Nuestra conversación con Ernesto Cardenal tuvo lugar en su casa de madera, que sirve al mismo tiempo de dormitorio para algunos muchachos campesinos que viven y trabajan en la comuna. En las paredes encala­das cuelgan posters de Sandino 1, de Camilo Torres, de Thomas Merton y Ernesto «Che» Guevara. También algunos cuadros al óleo pintados por los campesinos y que últimamente han quedado sin vender. Sobre la cama de Ernesto, un gran crucifijo de piezas de metal oxidadas.

No nos cogió de improviso el juicio que Cardenal da de la ayuda al desarrollo que las naciones industria­lizadas prestan a los países del tercer mundo. Recor­demos las frases de Jean-Paul Sartre en el prólogo al libro de Frantz Fanón, Los condenados de la tierra: «Europeos, abrid este libro, adentraos en él. Después de unos pocos pasos en la oscuridad veréis a unos des­conocidos reunidos alrededor de una hoguera. Acer­caos y escuchad: están tratando de lo que van a hacer con vuestras filiales y vuestros mercenarios. Quizás os vean, pero seguirán hablando sin bajar la voz siquiera. Esta indiferencia es como una puñalada en el co­razón...».

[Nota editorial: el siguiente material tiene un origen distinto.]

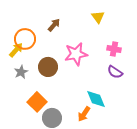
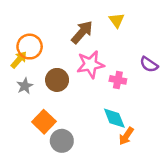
brown arrow: (54, 25) -> (82, 32), moved, size x1.5
pink cross: (114, 49) -> (118, 80), moved
purple semicircle: (115, 72) -> (149, 64), moved
orange arrow: (84, 114) -> (126, 136), moved

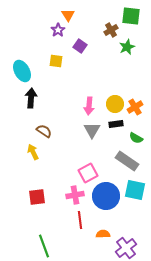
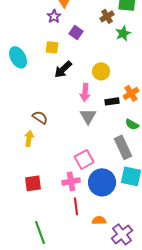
black arrow: (31, 98) -> (63, 69), moved, turned -138
yellow circle: (115, 104) -> (101, 71), moved
black rectangle: (116, 124) -> (112, 101), moved
yellow arrow: (33, 152) -> (29, 138), turned 35
gray rectangle: (127, 161) -> (123, 147), turned 30

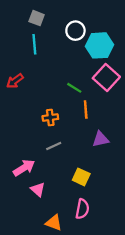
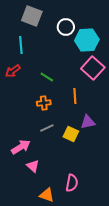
gray square: (37, 18) -> (32, 16), size x1.5
cyan line: (34, 44) -> (21, 45), moved
green line: (74, 88) -> (47, 77), moved
yellow square: (81, 177) -> (71, 134), moved

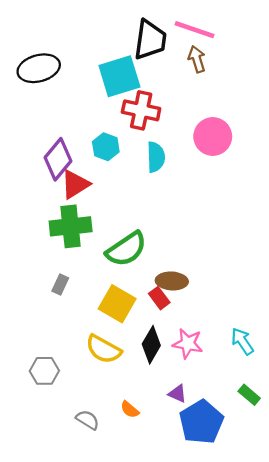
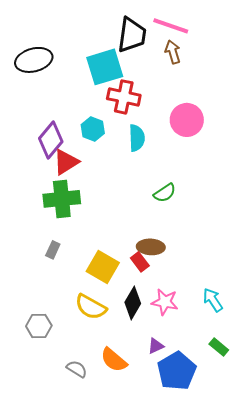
green semicircle: (126, 249) -> (165, 193), moved, size x0.6
purple triangle: (177, 394) -> (156, 346), turned -48
orange semicircle: (130, 410) -> (114, 360), size x1.6

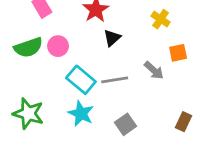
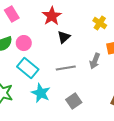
gray arrow: (154, 70) -> (95, 61), turned 70
cyan rectangle: (81, 80) -> (28, 68), moved

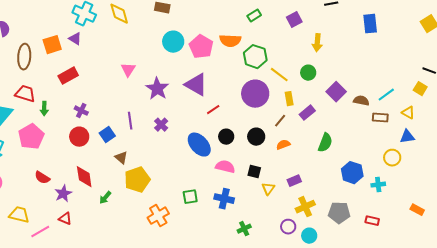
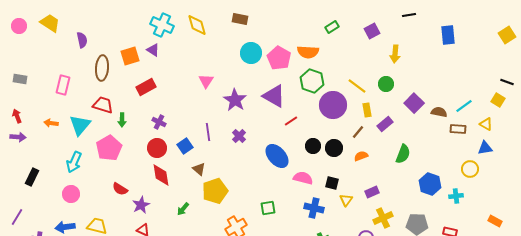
green hexagon: (255, 57) -> (312, 81), moved
black circle: (226, 137) -> (313, 146), moved
red diamond: (84, 177) -> (161, 175), moved
blue cross: (224, 199) -> (314, 208), moved

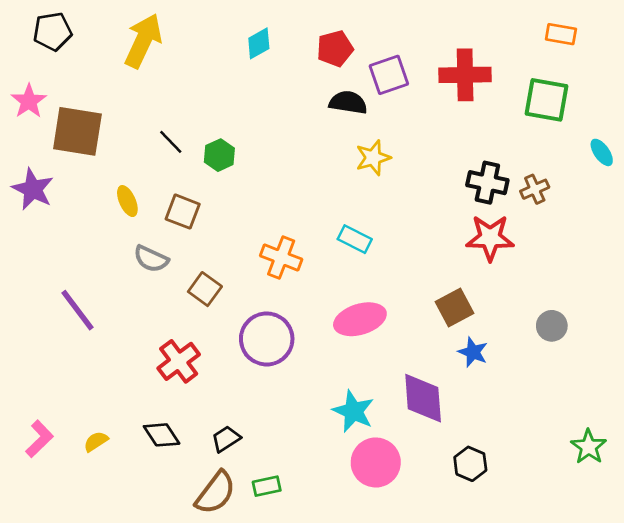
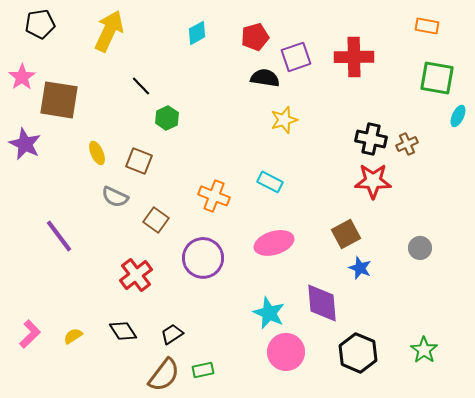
green square: (547, 100) -> (437, 78), moved
black line: (171, 142) -> (141, 86), moved
cyan ellipse: (602, 152) -> (458, 116), turned 60
green star: (589, 447) -> (424, 350), moved
black hexagon: (470, 464) -> (358, 353), size x1.5

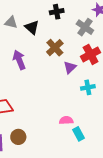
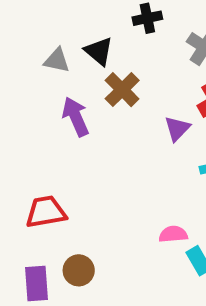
gray triangle: (11, 22) -> (57, 60), moved
brown cross: (55, 48) -> (122, 90), moved

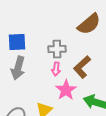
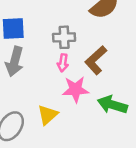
pink star: (66, 90) -> (76, 89), turned 30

Es una indiferencia que adquiere su fuerza preci­samente por el hecho de que (sin el más mínimo re­mordimiento) paga con la misma moneda: el ansia des­piadada de ganancia y la ambición colonialista de po­der se las verá con una revancha sin piedad y con un anticolonialismo radical. Es a través de esta indiferen­cia por donde pasa el

camino hacia la lucha de clases de proporciones mundiales, camino que desemboca en

la lucha de las masas empobrecidas contra los pueblos de las naciones ricas e industrializadas.

En esta situación aparece Ernesto Cardenal como uno que no necesita abrir el libro de los condenados de la tierra, para saber lo que ahí se dice y pasa. Ya ha escrito páginas importantes para el capítulo sobre Ni­caragua. Pero, al mismo tiempo, es lo suficientemente contemplativo y profeta como para oír y saber de an­temano lo que se está tramando junto al fuego, en la oscuridad. Ve claro que no se trata sólo y en definiti­va de lo que va a ocurrir a las filiales y a los merce­narios. Cardenal sabe más cosas. Por eso lo visitamos en una isla difícil de alcanzar en el lago de Nicaragua. Por eso conversamos con él varios días y varias noches. Ernesto, sentado en su cama, con su barba gris, sus cabellos largos sujetos por una cinta hippie, sonriendo...




1. Augusto César Sandino, guerrillero nicaragüense asesinado por Somoza en 1933. De familia campesina, de padre blanco y madre india. Por un poco de tiempo consiguió expulsar de Nica­ragua a las tropas y a las compañías norteamericanas. Está consi­derado como el fundador de la moderna estrategia guerrillera.